I sort of see where Mrs Lunnon is coming from – shows like Love Island do promote, among other things, unrealistic ideas of what people should look like. And the notion that young women are harming themselves in pursuit of a certain look fills me with horror – whether that’s by restricting what they eat, taking diet pills, or on the more extreme end of things, having cosmetic surgery. Because girls, there’s far better and more fun things to spend your mental energy and money on.
But to say that being into reality TV undermines the #MeToo movement feels like one step away from the old “feminists can’t wear make-up and care about looking nice” chestnut, which was robustly seen off years ago. I really think you can watch mind-numbing reality TV and care deeply about equality. You can wear lipstick – you can pile on the slap if you want – while you fight to the death to improve women’s rights. You can wear what you want, watch what you want, shag who you want and how you want, go where you want, and none of it will ever make sexual assault OK.
Have we ever asked boys to choose between “being taken seriously” and sports, cars, craft beer, and committing mild sexual harassment**? No. I mean, we’re starting to have words about the whole harassment thing but we don’t seem to have stopped taking men seriously quite yet.
**Feel free to insert your own ideas for stereotypically-male pursuits.
Because it’s not just Love Island, it’s… loads of stuff. We still see things made by and for women as ‘other’, and often inferior. Male is still seen as the default. Take books written by women being called ‘chick-lit’, for a start. Thankfully, the term is finally dying out, and being replaced with ‘women’s fiction’ – which is still only helpful if someone can tell me what’s ‘men’s fiction’ is but, you know, one minor battle at a time.
It happens in music too – when asked about my music taste by a recently-acquired friend, I found myself being almost apologetic in my response, which ran roughly, “sadly I’m very predictable and listen to a lot of female singer-songwriters”. Why the fuck would I be sorry for that? To be honest, I think it’s partly because women who write their own songs have historically been categorised as ‘angry waily women’ (Alanis Morissette, Adele, PJ Harvey), ‘sexy’ (Beyonce, Rihanna, Shakira), or ‘unfairly relegated to Radio 2’ (Sara Bareilles, Lissie, KT Tunstall).
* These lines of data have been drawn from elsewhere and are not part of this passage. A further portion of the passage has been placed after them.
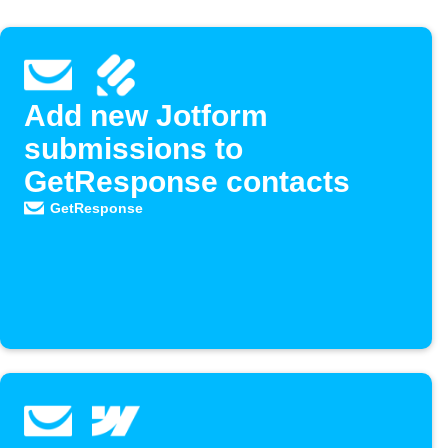
Add new Jotform
submissions to
GetResponse contacts
GetResponse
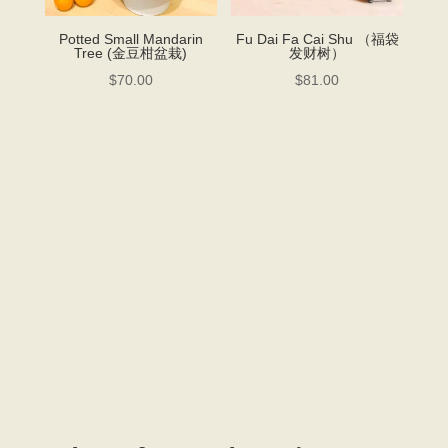
Potted Small Mandarin
Fu Dai Fa Cai Shu （福袋
Tree (金豆柑盆栽)
发财树）
$
70.00
$
81.00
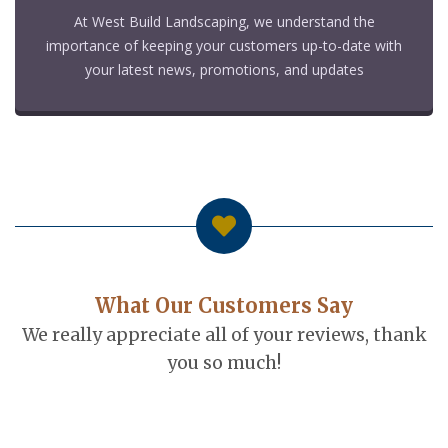
At West Build Landscaping, we understand the
importance of keeping your customers up-to-date with
your latest news, promotions, and updates
What Our Customers Say
We really appreciate all of your reviews, thank
you so much!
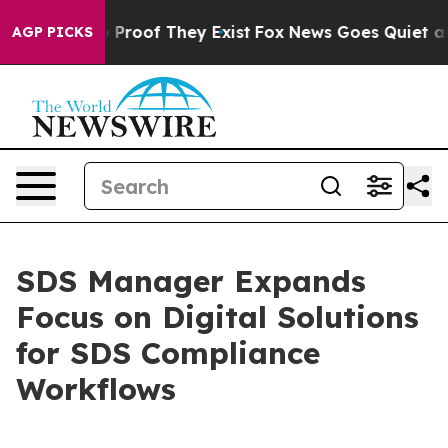
Offers no Proof They Exist
Fox News Goes Quiet as 'Ma
AGP PICKS
​​SDS Manager Expands
Focus on Digital Solutions
for SDS Compliance
Workflows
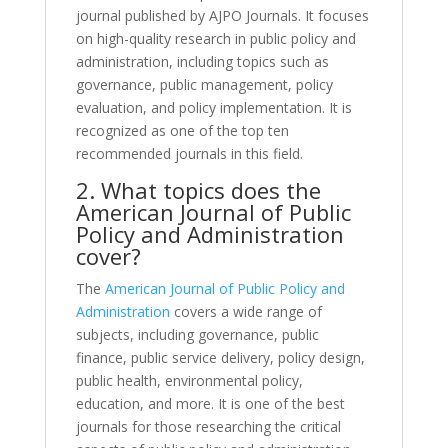
journal published by AJPO Journals. It focuses
on high-quality research in public policy and
administration, including topics such as
governance, public management, policy
evaluation, and policy implementation. It is
recognized as one of the top ten
recommended journals in this field.
2. What topics does the
American Journal of Public
Policy and Administration
cover?
The
American Journal of Public Policy and
Administration
covers a wide range of
subjects, including governance, public
finance, public service delivery, policy design,
public health, environmental policy,
education, and more. It is one of the best
journals for those researching the critical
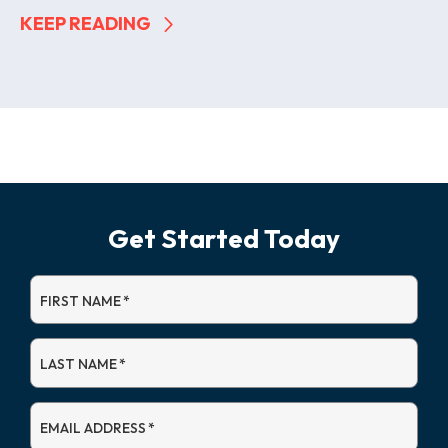
KEEP READING
Get Started Today
FIRST NAME
*
LAST NAME
*
EMAIL ADDRESS
*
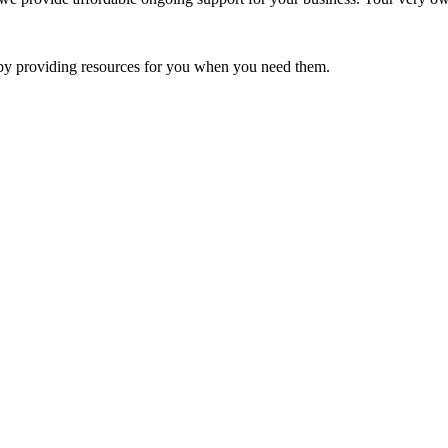
e by providing resources for you when you need them.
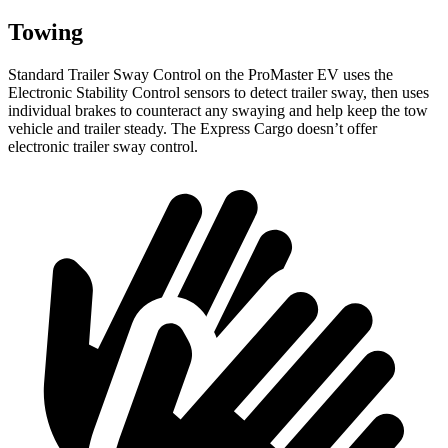
Towing
Standard Trailer Sway Control on the ProMaster EV uses the
Electronic Stability Control sensors to detect trailer sway, then uses
individual brakes to counteract any swaying and help keep the tow
vehicle and trailer steady. The Express Cargo doesn’t offer
electronic trailer sway control.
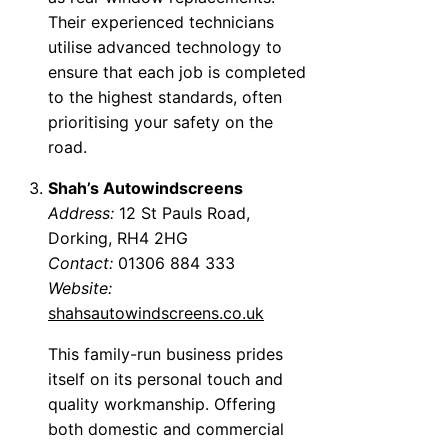
Their experienced technicians
utilise advanced technology to
ensure that each job is completed
to the highest standards, often
prioritising your safety on the
road.
Shah’s Autowindscreens
Address:
12 St Pauls Road,
Dorking, RH4 2HG
Contact:
01306 884 333
Website:
shahsautowindscreens.co.uk
This family-run business prides
itself on its personal touch and
quality workmanship. Offering
both domestic and commercial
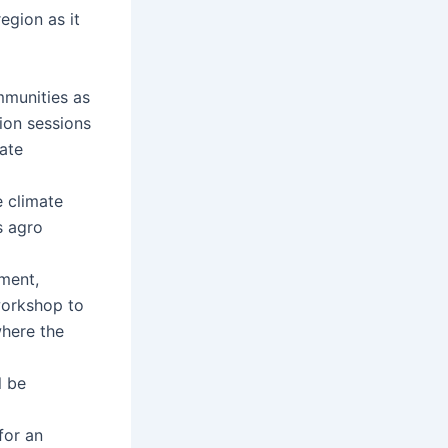
egion as it
munities as
ion sessions
ate
 climate
s agro
ment,
workshop to
where the
l be
for an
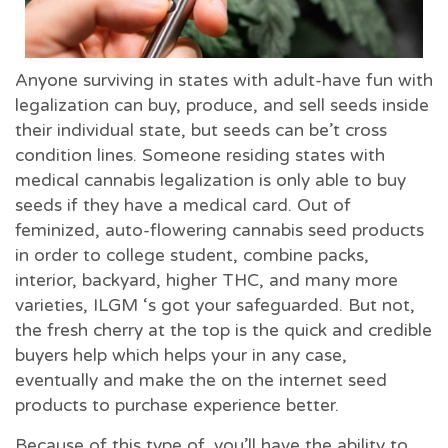
Anyone surviving in states with adult-have fun with
legalization can buy, produce, and sell seeds inside
their individual state, but seeds can be’t cross
condition lines. Someone residing states with
medical cannabis legalization is only able to buy
seeds if they have a medical card. Out of
feminized, auto-flowering cannabis seed products
in order to college student, combine packs,
interior, backyard, higher THC, and many more
varieties, ILGM ‘s got your safeguarded. But not,
the fresh cherry at the top is the quick and credible
buyers help which helps your in any case,
eventually and make the on the internet seed
products to purchase experience better.
Because of this type of, you’ll have the ability to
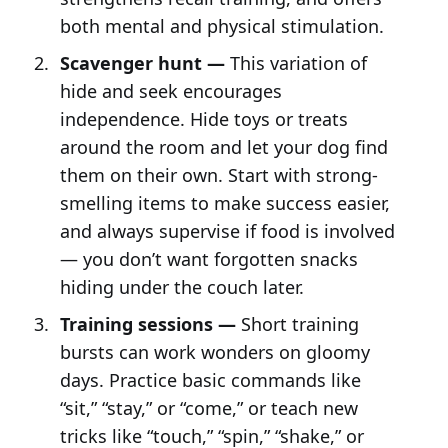
both mental and physical stimulation.
Scavenger hunt —
This variation of
hide and seek encourages
independence. Hide toys or treats
around the room and let your dog find
them on their own. Start with strong-
smelling items to make success easier,
and always supervise if food is involved
— you don’t want forgotten snacks
hiding under the couch later.
Training sessions —
Short training
bursts can work wonders on gloomy
days. Practice basic commands like
“sit,” “stay,” or “come,” or teach new
tricks like “touch,” “spin,” “shake,” or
And as with ‘women’s fiction’, there’s that inescapable sense of having to justify liking things made by women.
And for things primarily aimed at women, such as make-up and skincare, there’s another level of snobbery entirely (yes, I bang this drum regularly, sorry). You only have to look at the comments on beauty columns to see it. And again, even I sometimes feel self-conscious about how much I love make-up – as if having the capacity to get excited about a good liquid eyeliner and the life of Marie Antoinette is a difficult thing, rather than ‘just who I am as a human being’.
Mrs Lunnon’s advice to girls on how to be taken seriously essentially translates as “how to be taken seriously in a man’s world”. We need to change the message to: “girls, this is your world too, take up space in it, fill it with the things you love and believe in”.
Let them watch Love Island, for God’s sake.